TimelyDataflow / timely-dataflow

A modular implementation of timely dataflow in Rust
MIT License
3.25k stars 272 forks source link

Mark drop_dataflow as stable #519

Open benesch opened 1 year ago

benesch commented 1 year ago

cc @teskje @antiguru @frankmcsherry

Just wanted to queue this up since MaterializeInc/materialize#18442 is inching closer to completeness. If there are remaining concerns about stabilizing drop_dataflow (beyond 2673e8c), I figured this would be a good way to draw them out. Marked as a draft, since we obviously we shouldn't merge this until all those concerns are resolved.


Between 2673e8c60 and ff516c81, drop_dataflow appears to be working well, based on testing in Materialize (MaterializeInc/materialize#18442). So remove the "public beta" warning from the docstring.

Fix #306.

frankmcsherry commented 1 year ago

This is not going to merge without a great deal more attention, I'm afraid!

benesch commented 1 year ago

Great! :D

I am personally quite nervous about using drop_dataflow in production in Materialize without a clearer articulation of the remaining problems with drop_dataflow. I'd love to find a way to fix these problems (or justify why they won't be problems in Materialize's use of timely) that doesn't involve us discovering these problems the hard way in production!

frankmcsherry commented 1 year ago

For me, the issue is that "the remaining problems" are that things in timely (and many distributed systems) work not because they have an enumeration of remaining problems that we burn down, but because the things have specific reasons that they are meant to work. We then debug any non-adherence to those specific reasons, but the reasons need to exist first.

Here, drop_dataflow is some amount like de-allocating a Rust object behind a shared reference. Other folks in the system still have its name, still plan on doing things with it, and ... idk what sorts of assumptions get violated if it ceases to exist. The principle used to be "a dataflow is dropped once all participants have both created and eventually confirmed completion of the dataflow", with the progress tracking mechanism as the "reason" this is safe. With drop_dataflow that reason doesn't apply anymore, and .. it's unknown what class of thing might go wrong, and whether / how to fix it.

So, foremost of the remaining problems is the absence of an explanation for on what basis drop_dataflow should be safe to call, what the new dataflow lifecycle looks like (can you call drop_dataflow mid dataflow construction?), and what this means for folks who want to correctly use timely by relying on operator shutdown.

benesch commented 1 year ago

So, foremost of the remaining problems is the absence of an explanation for on what basis drop_dataflow should be safe to call, what the new dataflow lifecycle looks like (can you call drop_dataflow mid dataflow construction?), and what this means for folks who want to correctly use timely by relying on operator shutdown.

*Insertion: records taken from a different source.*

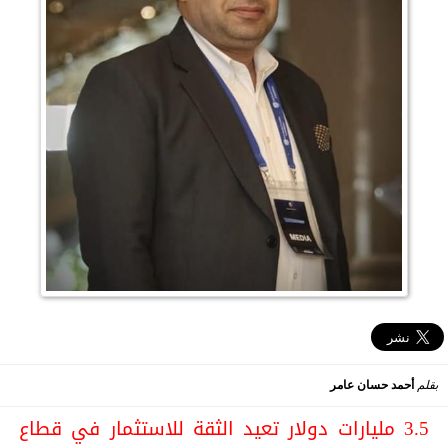
بقلم
أحمد حسان عامر
3.5 مليارات دولار تعيد الثقة للاستثمار في قطاع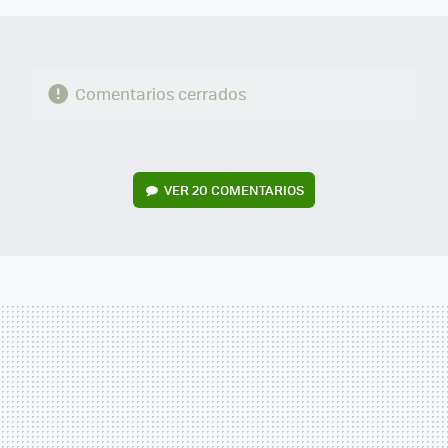
Comentarios cerrados
VER
20 COMENTARIOS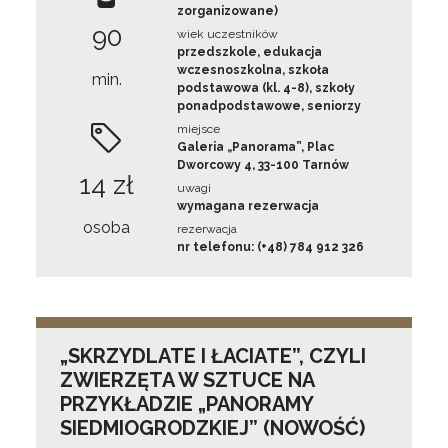
zorganizowane)
90
wiek uczestników
przedszkole, edukacja
wczesnoszkolna, szkoła
min.
podstawowa (kl. 4-8), szkoły
ponadpodstawowe, seniorzy
miejsce
Galeria „Panorama”, Plac
Dworcowy 4, 33-100 Tarnów
14 zł
uwagi
wymagana rezerwacja
osoba
rezerwacja
nr telefonu: (+48) 784 912 326
„SKRZYDLATE I ŁACIATE”, CZYLI
ZWIERZĘTA W SZTUCE NA
PRZYKŁADZIE „PANORAMY
SIEDMIOGRODZKIEJ” (NOWOŚĆ)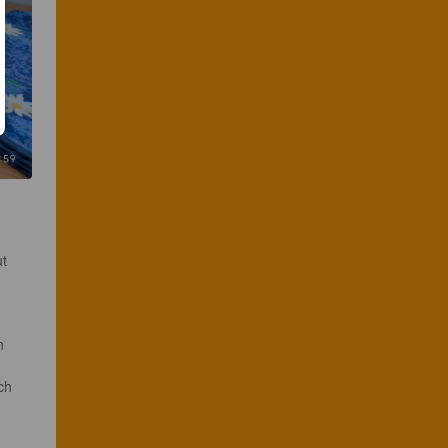
t 
n 
ch 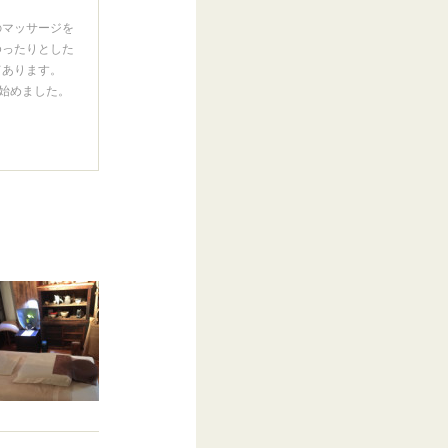
のマッサージを
ゆったりとした
てあります。
ス始めました。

Thanks. This is really helpful.

petrosagg commented 1 year ago

So, foremost of the remaining problems is the absence of an explanation for on what basis drop_dataflow should be safe to call, what the new dataflow lifecycle looks like

Here is a starting point for an explanation that we can fortify or reject if it leaks from anywhere. drop_dataflow is safe to call on the basis that timely operates safely in the presence of an unwinding panics and asynchronous networks. In other words, I think an explanation for drop_dataflow can be derived be reducing its functionality to an equivalent set of events that we already deem to be safe.

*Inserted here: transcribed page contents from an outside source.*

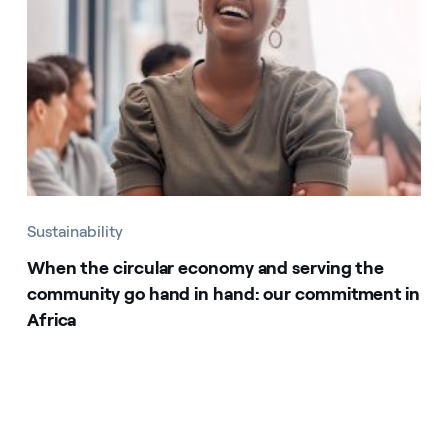
Sustainability
When the circular economy and serving the
community go hand in hand: our commitment in
Africa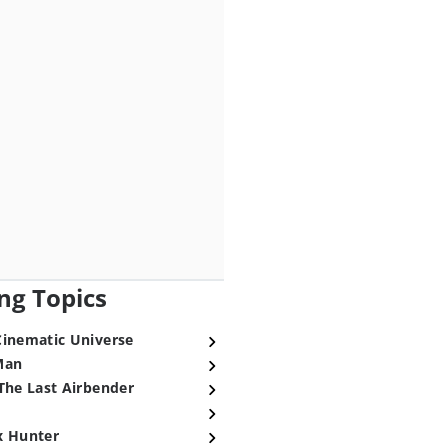
ng Topics
Cinematic Universe
Man
The Last Airbender
x Hunter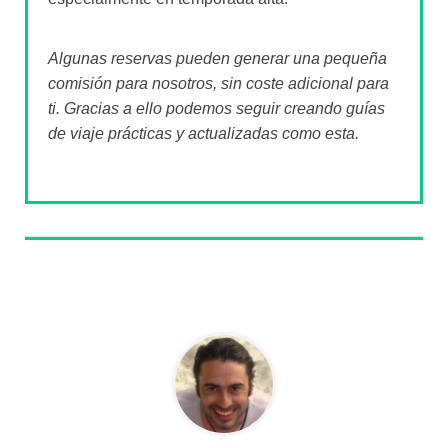
Algunas reservas pueden generar una pequeña
comisión para nosotros, sin coste adicional para
ti. Gracias a ello podemos seguir creando guías
de viaje prácticas y actualizadas como esta.
Sobre el autor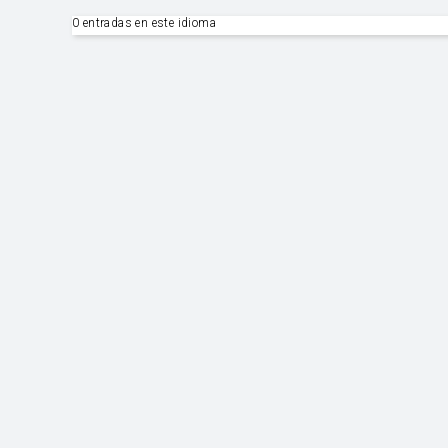
0 entradas en este idioma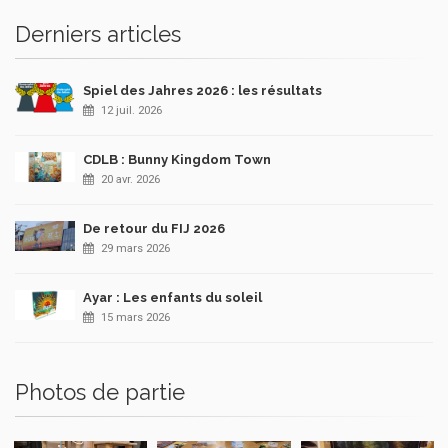
Derniers articles
Spiel des Jahres 2026 : les résultats
12 juil. 2026
CDLB : Bunny Kingdom Town
20 avr. 2026
De retour du FIJ 2026
29 mars 2026
Ayar : Les enfants du soleil
15 mars 2026
Photos de partie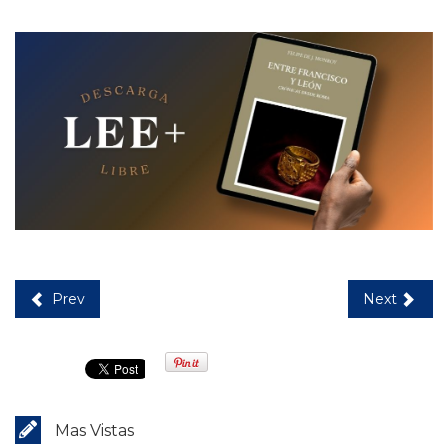
Prev
Next
Mas Vistas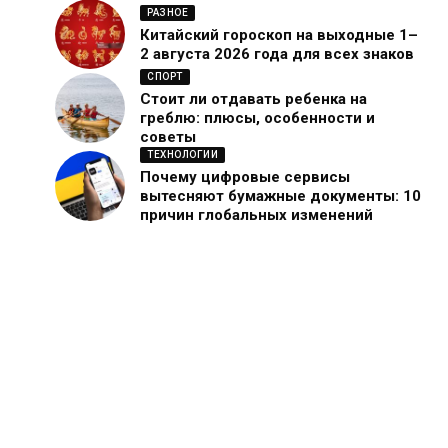
РАЗНОЕ
Китайский гороскоп на выходные 1–
2 августа 2026 года для всех знаков
СПОРТ
Стоит ли отдавать ребенка на
греблю: плюсы, особенности и
советы
ТЕХНОЛОГИИ
Почему цифровые сервисы
вытесняют бумажные документы: 10
причин глобальных изменений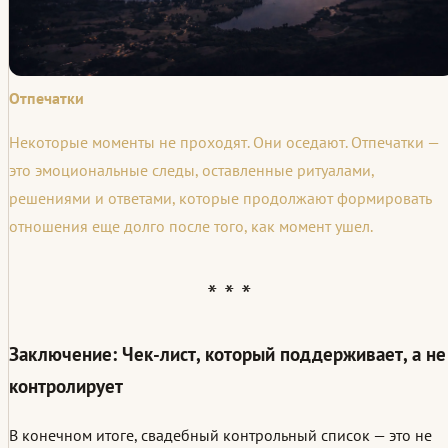
Отпечатки
Некоторые моменты не проходят. Они оседают. Отпечатки —
это эмоциональные следы, оставленные ритуалами,
решениями и ответами, которые продолжают формировать
отношения еще долго после того, как момент ушел.
Заключение: Чек-лист, который поддерживает, а не
контролирует
В конечном итоге, свадебный контрольный список — это не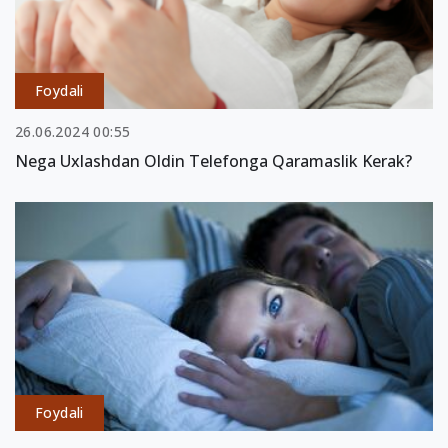
Foydali
26.06.2024 00:55
Nega Uxlashdan Oldin Telefonga Qaramaslik Kerak?
Foydali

To construct the equivalence of drop_dataflow to a set of already safe operations let's first consider a timely cluster running a single dataflow. This is a big assumption but we will come back to it in the end. In this setting when a worker panics (either during or after dataflow construction) all the operator state will be dropped and destructors will run. Additionally, we can hide this event from all the other workers by assuming that the network is down for an arbitrary amount of time. Therefore we can imagine a drop_dataflow implementation like so:

fn drop_dataflow_panic() {
    disable_network();
    panic!();
}

We can now split our safety argument into two subgoals. a. That when a worker calls drop_dataflow_panic the rest of the workers do not take any action that violates safety b. That when a worker calls drop_dataflow_panic that worker itself does not take any action that violates safety

Property a follows from the existing assumption about timely being panic safe, as already described. Importantly, property a holds regardless of whether the other worker panicked or not! In other words, for all behaviors of a worker W that are indistinguishable from drop_dataflow_panic the non panicking workers won't violate safety.

This gives us latitude to change drop_dataflow_panic as we please, and as long as its behavior is equivalent when observed over the network we won't violate property a.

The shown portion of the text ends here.